Mr Lugo said in a televised address that he would see his mandate through to 2013 regardless of "rumours of instability and conspiracy".
He asked for forgiveness from anyone who was offended by the revelations.
Opposition politicians have seized on the controversy to undermine Mr Lugo, who ran on a campaign of honesty.
Released from vows
"It was not my intention to offend anyone," Mr Lugo said in his televised news conference, after cancelling what was regarded as an important trip to Washington due to start on Friday.
"I don't hesitate to ask for forgiveness in recognising that I failed the church, the country, the citizens, those who put their trust in me," he said.
Mr Lugo came to power last August, ousting the right-wing Colorado party that had governed Paraguay for six decades.
The Pope only released him from his vows of chastity last July, two years after Mr Lugo renounced the priesthood.

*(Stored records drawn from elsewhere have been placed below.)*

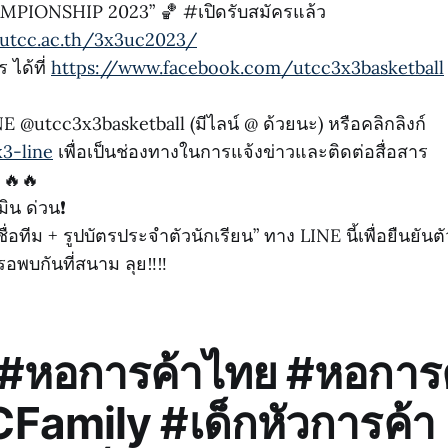
PIONSHIP 2023” 🏀 #เปิดรับสมัครแล้ว
utcc.ac.th/3x3uc2023/
 ได้ที่
https://www.facebook.com/utcc3x3basketball
 @utcc3x3basketball (มีไลน์ @ ด้วยนะ) หรือคลิกลิงก์
x3-line
เพื่อเป็นช่องทางในการแจ้งข่าวและติดต่อสื่อสาร
🔥🔥
ิน ด่วน❗️
ชื่อทีม + รูปบัตรประจำตัวนักเรียน” ทาง LINE นี้เพื่อยืนยัน
อพบกันที่สนาม ลุย‼️‼️
#หอการค้าไทย #หอการค
amily #เด็กหัวการค้า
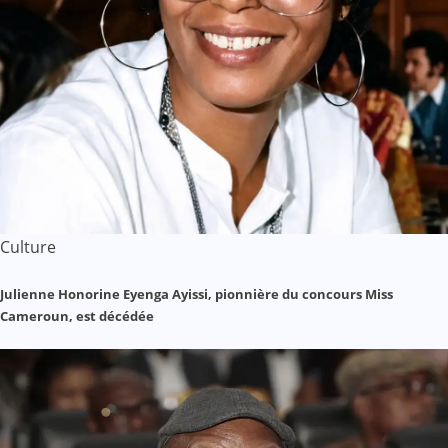
Culture
Julienne Honorine Eyenga Ayissi, pionnière du concours Miss
Cameroun, est décédée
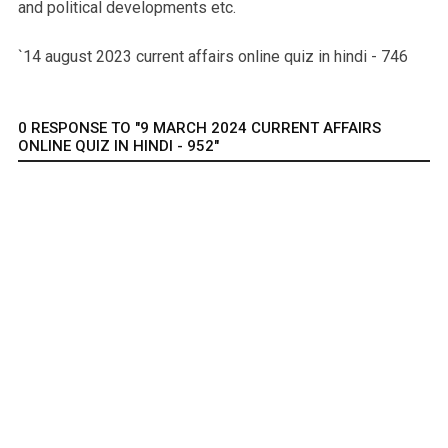
and political developments etc.
`14 august 2023 current affairs online quiz in hindi - 746
0 RESPONSE TO "9 MARCH 2024 CURRENT AFFAIRS
ONLINE QUIZ IN HINDI - 952"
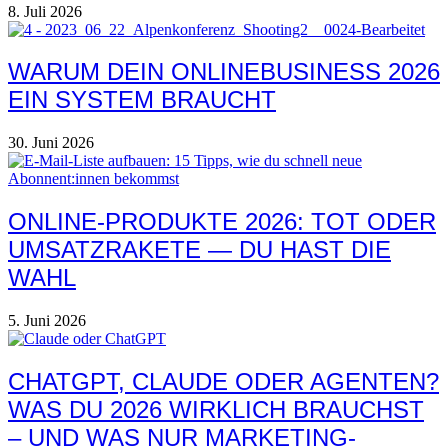
8. Juli 2026
WARUM DEIN ONLINEBUSINESS 2026
EIN SYSTEM BRAUCHT
30. Juni 2026
ONLINE-PRODUKTE 2026: TOT ODER
UMSATZRAKETE — DU HAST DIE
WAHL
5. Juni 2026
CHATGPT, CLAUDE ODER AGENTEN?
WAS DU 2026 WIRKLICH BRAUCHST
– UND WAS NUR MARKETING-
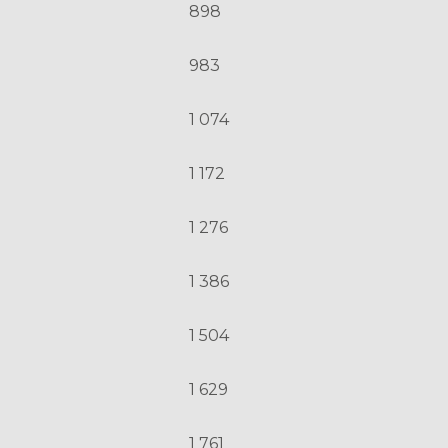
898
983
1 074
1 172
1 276
1 386
1 504
1 629
1 761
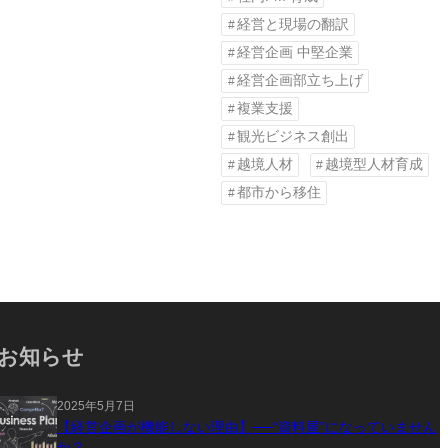
経営と現場の翻訳
経営企画 中堅企業
経営企画部立ち上げ
複業支援
観光ビジネス創出
越境人材
越境型人材育成
都市から移住
お知らせ
2025年5月7日
【経営企画が機能しない理由】──“資料屋”になっていません
か？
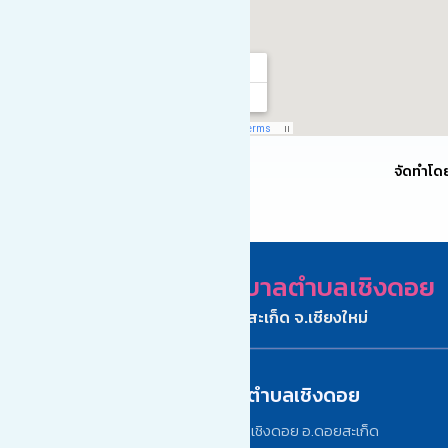
จัดทำโด
เทศบาลตำบลเชิงดอย
อ.ดอยสะเก็ด จ.เชียงใหม่
ติดต่อเทศบาลตำบลเชิงดอย
เลขที่ 242/1 หมู่ 12 ต.เชิงดอย อ.ดอยสะเก็ด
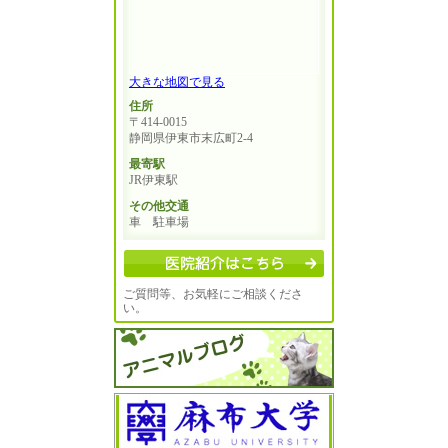
大きな地図で見る
住所
〒414-0015
静岡県伊東市末広町2-4
最寄駅
JR伊東駅
その他交通
車 駐車場
ご質問等、お気軽にご相談くださ
い。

This month, three women have come forward claiming that the former Roman Catholic bishop is the father of their children.
Mr Lugo, 57, acknowledges a two-year-old boy born to a former parishioner as his own, but has not commented on the paternity of the others, a 14-month-old boy and a 6-year-old boy.
Calling the cases "private" during the news conference, he told journalists he could not keep answering questions without neglecting his duties as president.
He said he would leave the matter in the hands of the justice system.
A Paraguayan bishop, Rogelio Livieres, had called for Mr Lugo to resign.
On Friday, a senator from a party currently aligned with Mr Lugo's also urged him to step down.
"Your current personal situation has made you lose all credibility," Alfredo Jaeggli said in a letter to the presidency and congress. "I beg you to resign."
Sitting alongside the president were a number of ministers who celebrated achievements from the government's first year in office, but critics claim the scandal continues to paralyse his administration, the BBC's Gary Duffy reports from Asuncion.